Is something automatically wrong or suspect because it comes from a liberal source? Of course not, many times liberal sources report on things that conservative sources don't so I keep an eye on what they are saying, even as I keep in mind their bias. The converse is far more common as well. Should you keep their political affiliation in mind when you are reading an article that purports to expose the shady world a "fundamentalism", a world and a word they likely don't understand and find distasteful? Absolutely. Go to the front page of the New Republic as I did this morning and it looks a lot like a liberal version of National Review or The American Conservative  or some other more serious webzine. The articles are probably well-written but they are clearly partisan in nature. That is fine, I read conservative versions of the same style of writing but I also don't expect that they are going to be "fair" to liberal causes.
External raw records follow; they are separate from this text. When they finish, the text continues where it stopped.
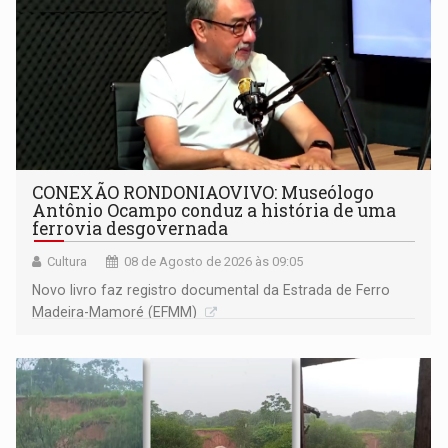
CONEXÃO RONDONIAOVIVO: Museólogo
Antônio Ocampo conduz a história de uma
ferrovia desgovernada
Cultura
08 de Agosto de 2026 às 09:05
Novo livro faz registro documental da Estrada de Ferro
Madeira-Mamoré (EFMM)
The unfortunate reality is that sexual predators are drawn to children and especially children in places where they can exert power over them. Most churches that I know of have taken concrete steps to mitigate this reality with things like background checks, having multiple adults present around kids in church nurseries and Sunday schools, even removing solid doors and replacing them with doors that have a large window. There is always more we can do of course. Sin and especially sexual sin is a problem everywhere in the world, in the church and out of it, in conservative settings and in liberal settings, among "fundamentalists" and avowed militant atheists. As I noted above, this problem is not unique to or especially prevalent in "fundamentalist" circles in spite of attempts to make it seem like it is via a couple of prominent examples. Sexual sin has been one of the most ubiquitous sins throughout human history and the Bible makes this abundantly clear, so while it is tragic it is also not unexpected.

The obvious underlying point of the article being passed around is that fundamentalism is bad and leads to child sexual abuse. The obvious solution is to avoid and shun fundamentalism or to modify what it teaches to become more worldly and thereby magically making it less prone to sheltering sexual abusers. That is the wrong conclusion and it is the wrong response.

The proper response to the reality of the abuse of human sexuality, specifically directed by adults in authority in the church towards minors, is not to soften or compromise our theology. Indeed this entire issue is a deeply theological issue and therefore the response is to strengthen and sharpen our theology, not to abandon it.

Fundamentalism or conservatism is NOT the problem. Sin is the problem. 

We are 2000 years after the cross and in spite of all of the "advances" of science and reason we are no closer to overcoming human sinful behavior outside of the new birth today than we were in the first century. In fact we might even be moving further away from finding a "solution" via medicine or therapy or of course theological compromise because such a "solution" doesn't exist.

My point in this exercise is to advise caution. Be careful when you read about the church from non-church, often hostile, sources and be watchful for hidden agendas. The media in this country overwhelmingly despises conservative, evangelical Christianity and doesn't want to see it reformed in a way that is helpful. They want to see it gone. When they are trying to tell you what they see as the problems in the church, take anything they say not with a grain of salt but instead with a 50 lb bag of salt from Sam's Club,


One finally note to reiterate again that I am not downplaying or minimizing the issues of child sexual abuse or the institutional structures that can help conceal it or other legitimate concerns about fundamentalism. I condemn sexual abuse in the strongest terms and favor both permanent removal from leadership for anyone involved, strict church discipline and absolutely the appropriate legal action, legal action that I hazard I would like to see be far more severe than is usual.